[Saved data entries]
────────────────

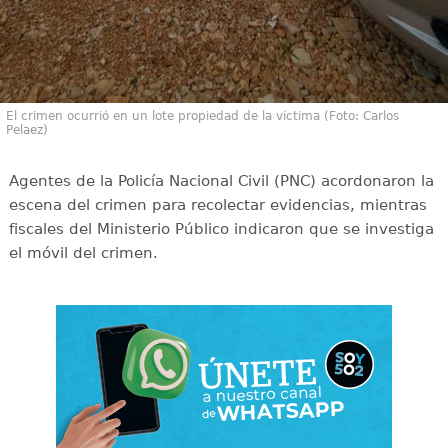
El crimen ocurrió en un lote propiedad de la víctima (Foto: Carlos
Pelaez)
Agentes de la Policía Nacional Civil (PNC) acordonaron la
escena del crimen para recolectar evidencias, mientras
fiscales del Ministerio Público indicaron que se investiga
el móvil del crimen.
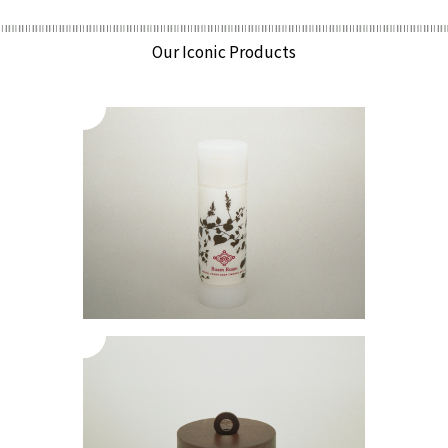
Our Iconic Products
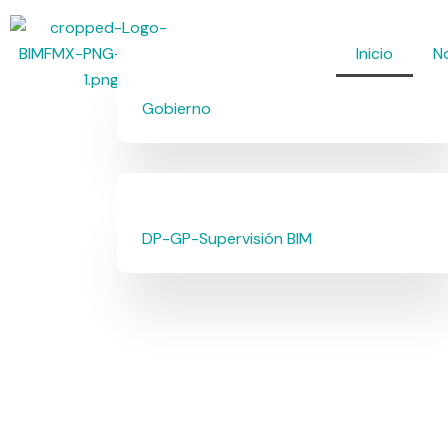
Ir
al
Inicio
N
contenido
Gobierno
DP-GP-Supervisión BIM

────────────────

- **What the task requires**
The records above are to be duplicated exactly, pictures left out.

- **Written response**
El crimen ocurrió en un lote propiedad de la víctima (Foto: Carlos
Pelaez)
Agentes de la Policía Nacional Civil (PNC) acordonaron la
escena del crimen para recolectar evidencias, mientras
fiscales del Ministerio Público indicaron que se investiga
el móvil del crimen.
Our Iconic Products
Ir
al
Inicio
N
contenido
Gobierno
DP-GP-Supervisión BIM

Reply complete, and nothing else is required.